Convergence in $H^1(\Omega)$ and $L^2(\Omega)$

Question

Let $\Omega$ be a bounded domain (maybe that doesn't matter), if $f_n\rightarrow f$ in $H^1(\Omega)$, does it follow $f_n\rightarrow f$ in $L^2(\Omega)$ since $H^1$ is dense in $L^2$? Is it true that $|\cdot |_{H^1}\leq C|\cdot |_{L^2}$ for some constant. Thanks very much for the help. Also, what's the definition of $H^1_0(\Omega)$? My professor used this notation but without specify the definition.

Answer 1

Take a look at the norm of $H^1(\Omega)$:

$$\|u\|_{H^1} = \|u\|_{L^2} + \| Du\|_{L^2} \ge \|u\|_{L^2}.$$

Thus if $\|f_n -f\|_{H^1} \to 0$, then $\|f_n - f\|_{L^2} \to 0$. In terms of operator it just says that the inclusion $H^1 (\Omega) \to L^2(\Omega)$ is a bounded linear operator. It is true that $H^1(\Omega)$ is dense in $L^2(\Omega)$, but we are not using it here.

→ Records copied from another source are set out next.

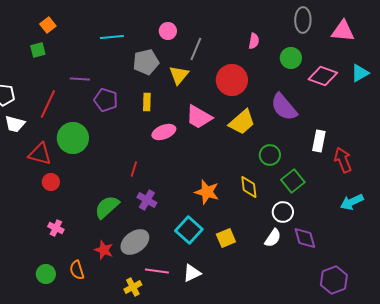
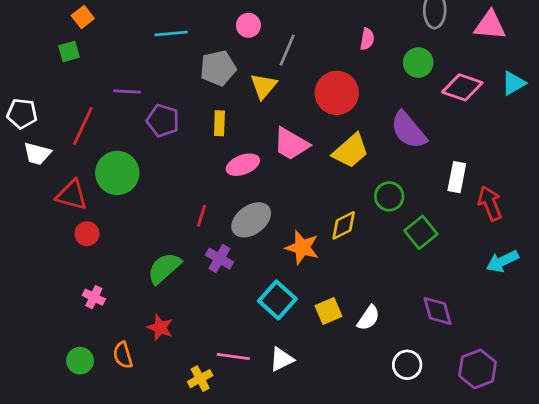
yellow diamond: (249, 187) -> (344, 225), moved, turned 70
white circle: (283, 212) -> (407, 365), moved
white semicircle: (273, 238) -> (368, 318), moved
gray ellipse: (135, 242) -> (251, 220), moved

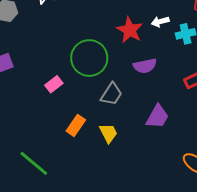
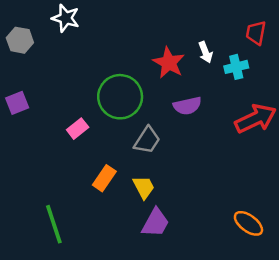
white arrow: (160, 22) -> (205, 52), turned -96
purple trapezoid: (157, 117) -> (155, 223), moved
green line: (34, 163) -> (54, 224), turned 32

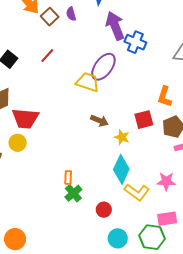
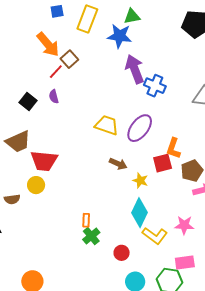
purple semicircle: (71, 14) -> (54, 97), moved
red line: (47, 56) -> (56, 72), moved
purple ellipse: (103, 67) -> (140, 128), moved
orange L-shape: (165, 97) -> (173, 148), moved

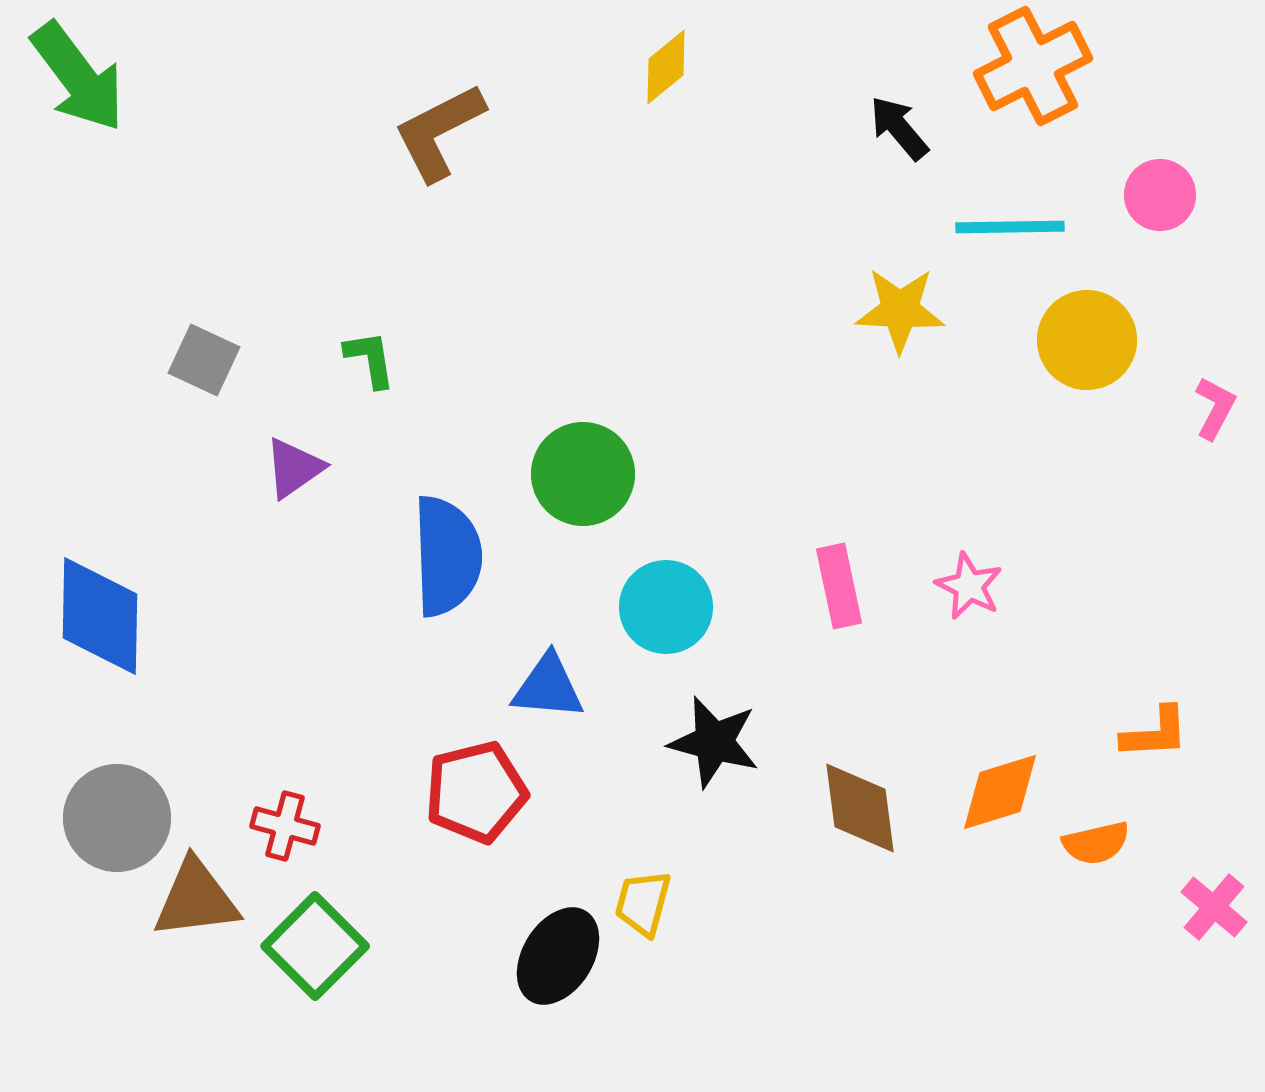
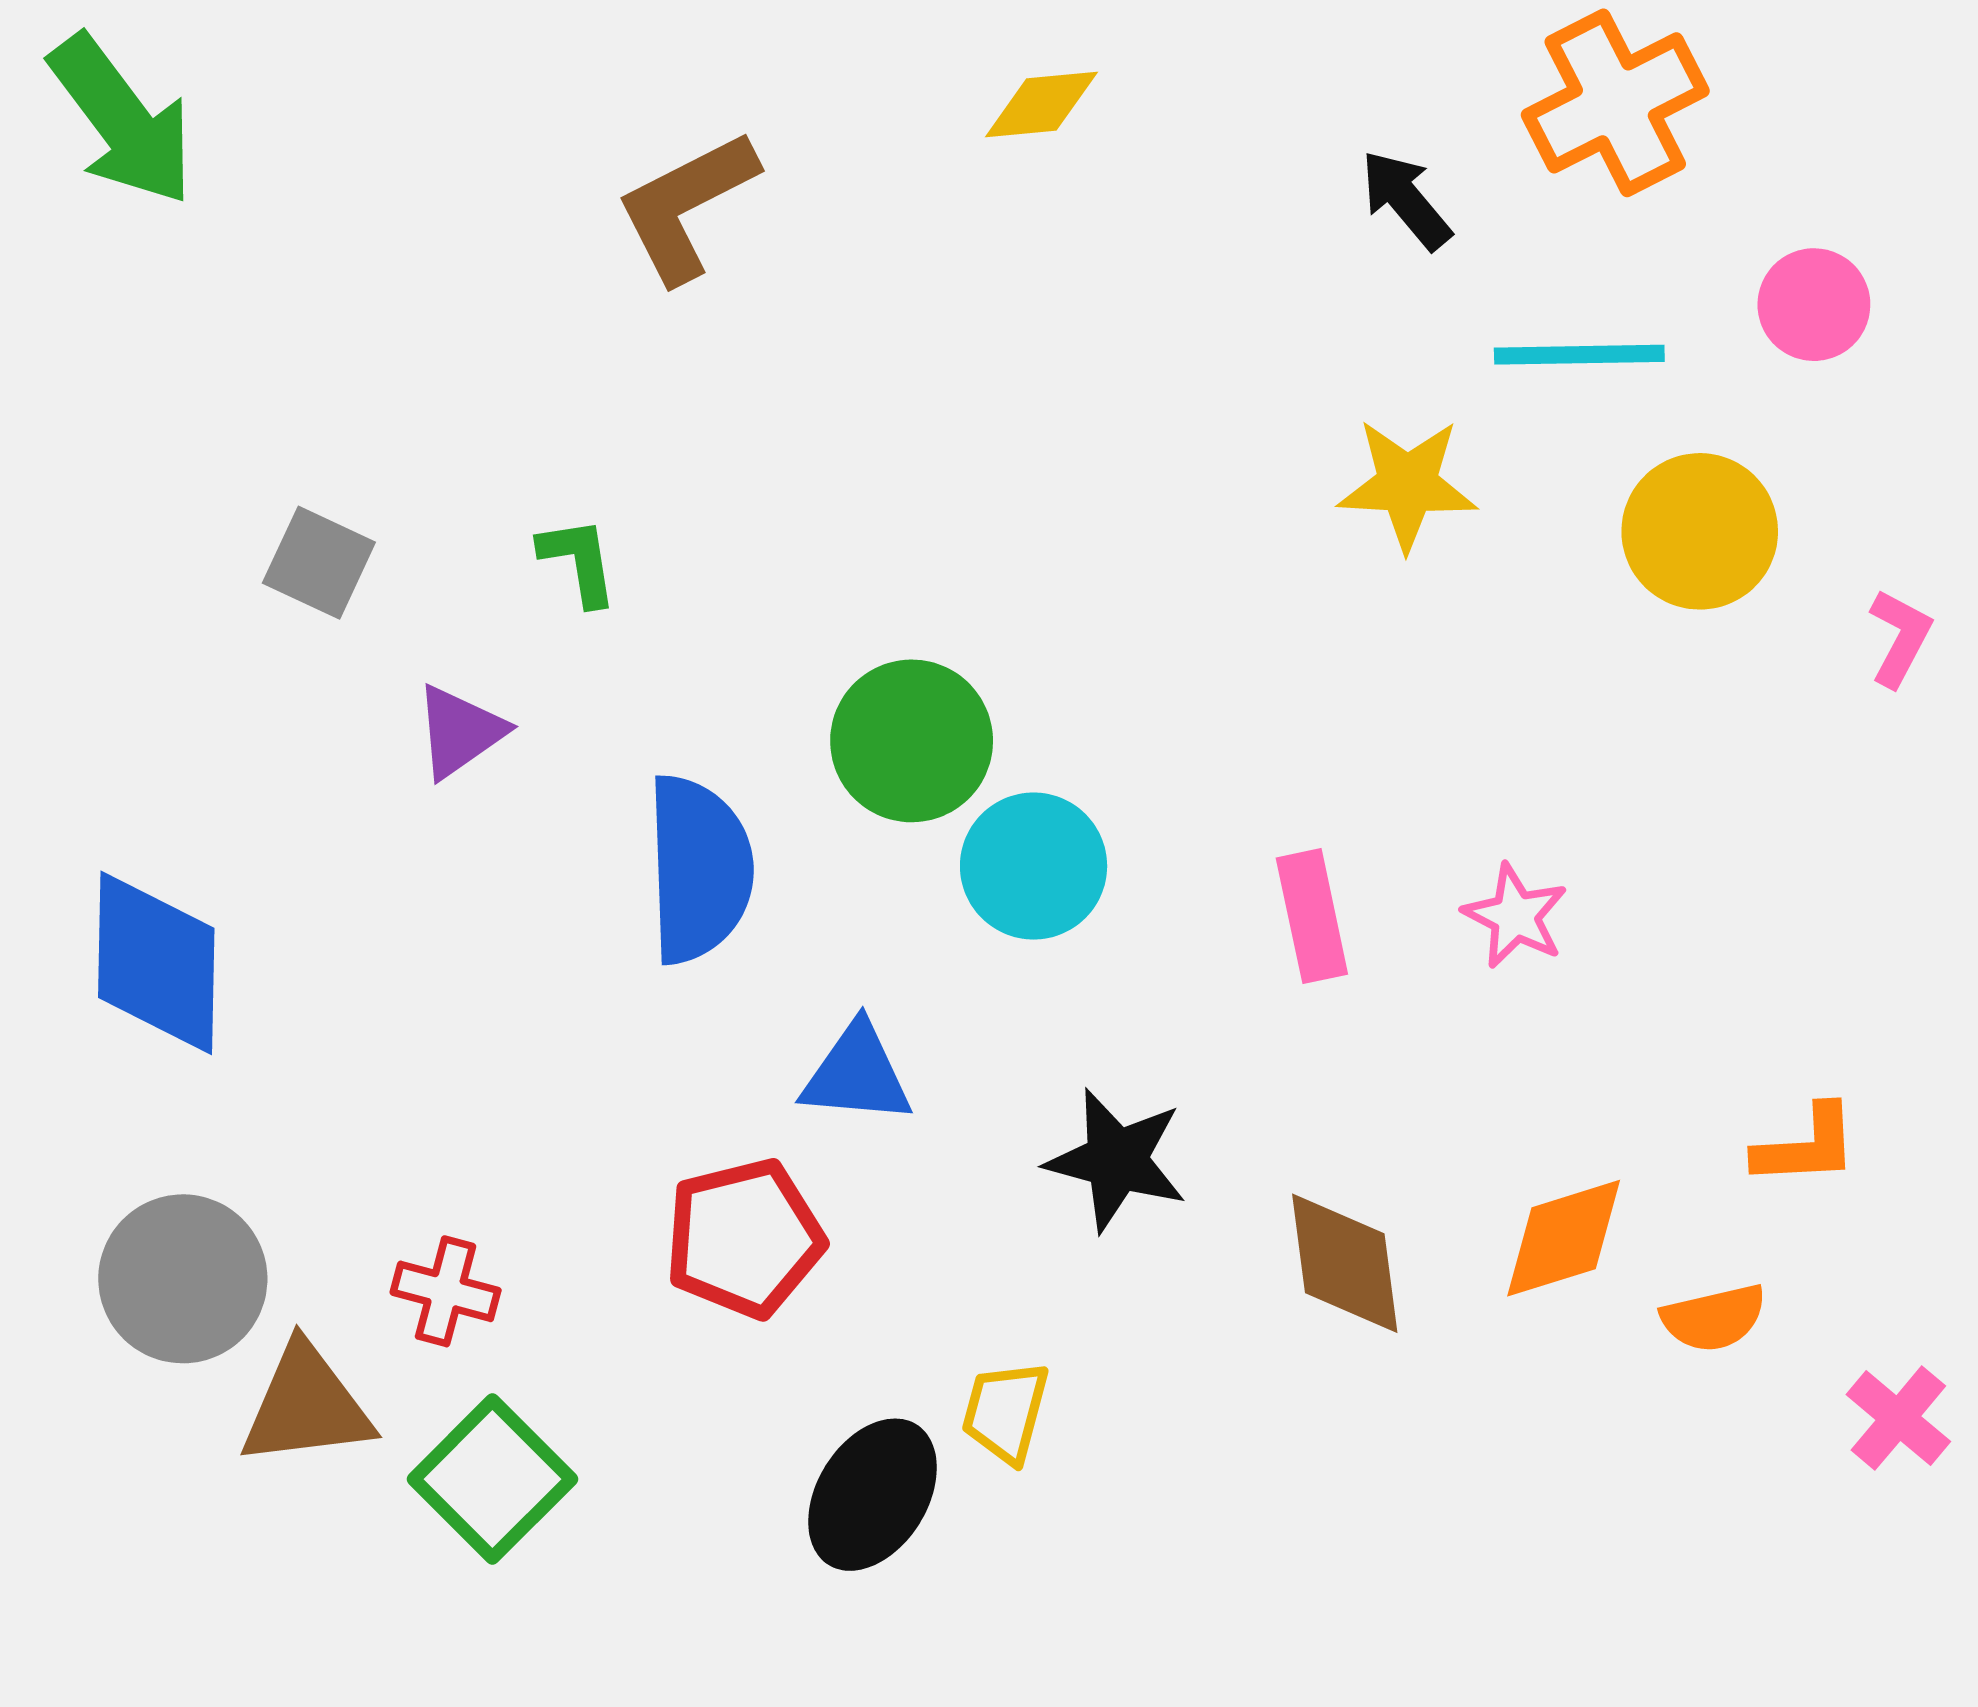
yellow diamond: (666, 67) -> (1041, 104), turned 34
cyan circle: (666, 607) -> (1034, 866), moved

$H^1_0(\Omega)$ is a subspace of $H^1(\Omega)$ which is generated by $C^\infty_c(\Omega)$.

The reverse inequality $\|\cdot \|_{H^1} \le C \|\cdot \|_{L^2}$ is not true in general. For example, $f_n (x) = \sin nx$ is a sequence in $H^1(0,2\pi)$ with bounded $L^2$ norm but unbounded $H^1$ norm. So much a $C$ cannot be found.